(Stored data entries)
● ● ● ● ● ● ●

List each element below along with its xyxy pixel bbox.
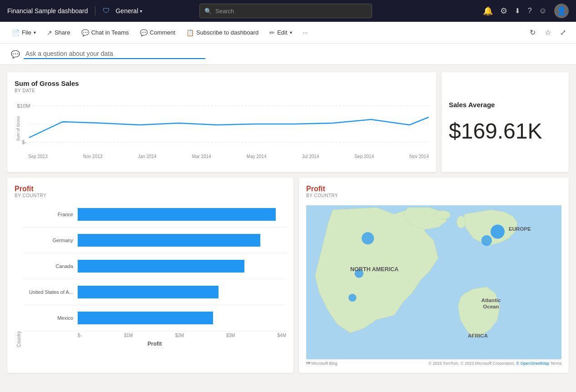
more-options-button[interactable]: ··· [298, 26, 313, 39]
chat-teams-button[interactable]: 💬 Chat in Teams [77, 26, 134, 39]
map-area: NORTH AMERICA EUROPE Atlantic Ocean AFRI… [306, 205, 561, 359]
x-axis-bar: $- $1M $2M $3M $4M [23, 333, 286, 338]
bar-chart-title: Profit [15, 185, 286, 193]
bar-container [78, 312, 286, 324]
x-label-2: Jan 2014 [138, 154, 157, 159]
svg-text:Ocean: Ocean [483, 303, 499, 309]
sales-avg-value: $169.61K [449, 119, 542, 144]
search-input[interactable] [215, 8, 367, 15]
bar-fill-usa [78, 286, 218, 298]
chart-area: Sum of Gross $10M $- Sep 2013 Nov 2013 J… [15, 97, 429, 160]
edit-label: Edit [277, 29, 287, 36]
sales-avg-card: Sales Average $169.61K [442, 72, 569, 172]
openstreetmap-link[interactable]: © OpenStreetMap [516, 361, 549, 366]
bar-container [78, 234, 286, 247]
line-chart-title: Sum of Gross Sales [15, 79, 429, 87]
ask-question-input[interactable] [24, 49, 205, 59]
edit-button[interactable]: ✏ Edit ▾ [265, 26, 296, 39]
top-nav: Financial Sample dashboard 🛡 General ▾ 🔍… [0, 0, 576, 22]
favorite-button[interactable]: ☆ [542, 25, 554, 40]
bar-container [78, 260, 286, 273]
svg-point-11 [457, 216, 465, 228]
chevron-down-icon: ▾ [140, 9, 142, 14]
bar-fill-mexico [78, 312, 213, 324]
map-footer: 🗺 Microsoft Bing © 2023 TomTom, © 2023 M… [306, 359, 561, 366]
x-bar-label-3: $3M [226, 333, 235, 338]
comment-icon: 💬 [140, 29, 148, 36]
svg-text:NORTH AMERICA: NORTH AMERICA [350, 266, 398, 273]
comment-button[interactable]: 💬 Comment [135, 26, 180, 39]
subscribe-label: Subscribe to dashboard [196, 29, 258, 36]
top-row: Sum of Gross Sales BY DATE Sum of Gross … [7, 72, 569, 172]
bar-fill-germany [78, 234, 260, 247]
fullscreen-button[interactable]: ⤢ [557, 25, 569, 40]
bottom-row: Profit BY COUNTRY Country France [7, 178, 569, 373]
bar-chart-card: Profit BY COUNTRY Country France [7, 178, 293, 373]
bar-fill-france [78, 208, 276, 221]
svg-text:EUROPE: EUROPE [509, 226, 531, 232]
sales-avg-title: Sales Average [449, 101, 495, 109]
x-label-1: Nov 2013 [83, 154, 103, 159]
bar-chart-y-title: Country [15, 202, 23, 347]
svg-point-16 [482, 235, 492, 246]
map-svg: NORTH AMERICA EUROPE Atlantic Ocean AFRI… [306, 205, 561, 359]
svg-text:AFRICA: AFRICA [468, 332, 488, 338]
subscribe-icon: 📋 [186, 29, 194, 36]
x-bar-label-2: $2M [175, 333, 184, 338]
svg-text:Atlantic: Atlantic [482, 297, 501, 303]
svg-point-15 [491, 225, 505, 239]
x-label-6: Sep 2014 [354, 154, 374, 159]
avatar-icon: 👤 [556, 6, 566, 16]
bar-label-germany: Germany [23, 238, 78, 243]
edit-chevron-icon: ▾ [290, 30, 292, 35]
nav-icons: 🔔 ⚙ ⬇ ? ☺ 👤 [483, 4, 569, 18]
map-card: Profit BY COUNTRY [299, 178, 569, 373]
table-row: Canada [23, 253, 286, 279]
share-button[interactable]: ↗ Share [42, 26, 75, 39]
help-button[interactable]: ? [528, 7, 532, 15]
table-row: Germany [23, 228, 286, 253]
more-options-label: ··· [303, 29, 308, 36]
line-chart-card: Sum of Gross Sales BY DATE Sum of Gross … [7, 72, 436, 172]
subscribe-button[interactable]: 📋 Subscribe to dashboard [182, 26, 263, 39]
file-icon: 📄 [12, 29, 20, 36]
bar-label-mexico: Mexico [23, 315, 78, 321]
bar-label-canada: Canada [23, 263, 78, 269]
bar-fill-canada [78, 260, 244, 273]
map-chart-title: Profit [306, 185, 561, 193]
search-icon: 🔍 [204, 8, 212, 15]
settings-button[interactable]: ⚙ [500, 6, 507, 16]
workspace-label: General [115, 7, 138, 15]
svg-point-14 [348, 294, 356, 302]
refresh-button[interactable]: ↻ [527, 25, 538, 40]
share-icon: ↗ [47, 29, 52, 36]
nav-divider [95, 6, 95, 15]
x-label-3: Mar 2014 [192, 154, 211, 159]
svg-point-12 [362, 232, 374, 244]
bar-label-france: France [23, 212, 78, 217]
svg-text:$-: $- [22, 139, 27, 145]
bar-chart-subtitle: BY COUNTRY [15, 193, 286, 198]
bar-chart-x-title: Profit [23, 341, 286, 347]
bar-container [78, 286, 286, 298]
search-box[interactable]: 🔍 [199, 4, 372, 18]
download-button[interactable]: ⬇ [515, 7, 521, 15]
teams-icon: 💬 [81, 29, 89, 36]
line-chart-svg: $10M $- [15, 97, 429, 151]
map-chart-subtitle: BY COUNTRY [306, 193, 561, 198]
bar-chart-body: France Germany Canada [23, 202, 286, 331]
feedback-button[interactable]: ☺ [539, 6, 547, 15]
shield-icon: 🛡 [103, 7, 110, 15]
notification-button[interactable]: 🔔 [483, 6, 493, 16]
x-bar-label-1: $1M [124, 333, 133, 338]
table-row: Mexico [23, 305, 286, 331]
x-bar-label-4: $4M [278, 333, 286, 338]
edit-icon: ✏ [269, 29, 275, 36]
user-avatar[interactable]: 👤 [554, 4, 569, 18]
ask-bar: 💬 [0, 44, 576, 65]
workspace-selector[interactable]: General ▾ [115, 7, 142, 15]
file-button[interactable]: 📄 File ▾ [7, 26, 40, 39]
ask-icon: 💬 [11, 50, 20, 59]
toolbar: 📄 File ▾ ↗ Share 💬 Chat in Teams 💬 Comme… [0, 22, 576, 44]
comment-label: Comment [150, 29, 175, 36]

● ● ● ● ● ● ●

• **Problem to solve**:
Report every line of the data in which "Atlantic" appears.

• **Output for this exercise**:
map-area: NORTH AMERICA EUROPE Atlantic Ocean AFRI… [306, 205, 561, 359]
map-svg: NORTH AMERICA EUROPE Atlantic Ocean AFRI… [306, 205, 561, 359]
svg-text:Atlantic: Atlantic [482, 297, 501, 303]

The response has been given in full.